[Problem]:
All lines from the one with "hebben waren heel" through the close of the records below are to be set down exactly, and no others.

[Extracted entries]:
——————————
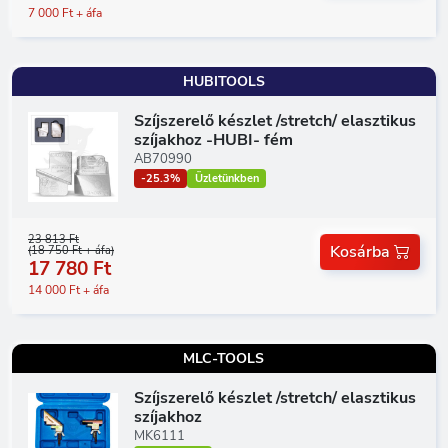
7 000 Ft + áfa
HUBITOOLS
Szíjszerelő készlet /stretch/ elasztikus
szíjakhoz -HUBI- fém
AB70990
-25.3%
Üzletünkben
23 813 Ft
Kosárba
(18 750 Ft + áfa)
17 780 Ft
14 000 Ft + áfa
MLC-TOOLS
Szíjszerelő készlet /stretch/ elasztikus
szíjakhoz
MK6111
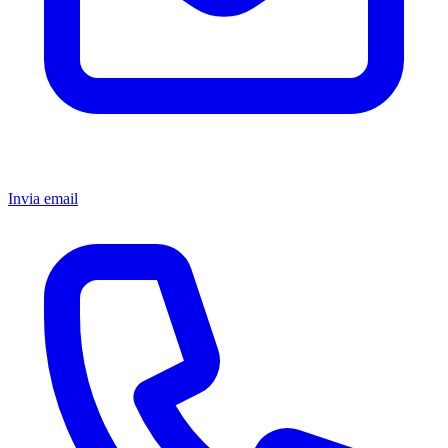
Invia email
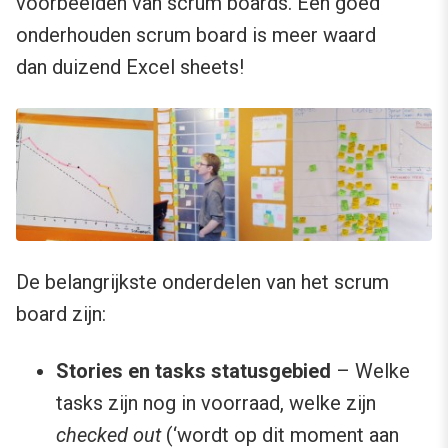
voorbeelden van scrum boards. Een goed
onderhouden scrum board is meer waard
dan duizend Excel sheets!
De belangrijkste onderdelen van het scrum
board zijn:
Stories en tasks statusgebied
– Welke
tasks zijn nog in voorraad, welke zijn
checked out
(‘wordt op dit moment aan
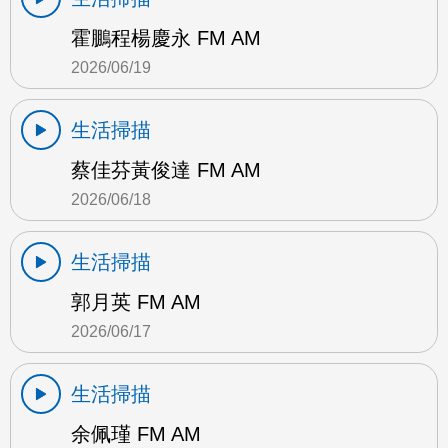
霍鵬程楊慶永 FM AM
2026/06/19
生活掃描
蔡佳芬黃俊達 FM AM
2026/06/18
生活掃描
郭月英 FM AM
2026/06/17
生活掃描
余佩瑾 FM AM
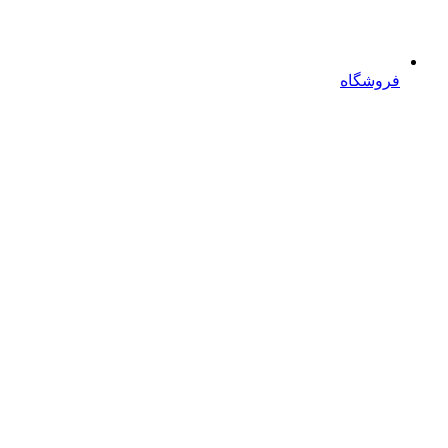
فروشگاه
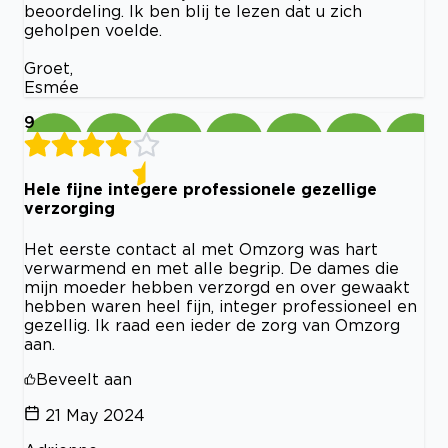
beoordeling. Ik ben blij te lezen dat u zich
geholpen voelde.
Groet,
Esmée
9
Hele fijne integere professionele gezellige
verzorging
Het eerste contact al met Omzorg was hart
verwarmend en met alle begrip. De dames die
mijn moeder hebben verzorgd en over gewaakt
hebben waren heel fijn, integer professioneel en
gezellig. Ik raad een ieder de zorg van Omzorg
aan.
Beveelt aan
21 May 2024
——————————
[Answer]:
hebben waren heel fijn, integer professioneel en
gezellig. Ik raad een ieder de zorg van Omzorg
aan.
Beveelt aan
21 May 2024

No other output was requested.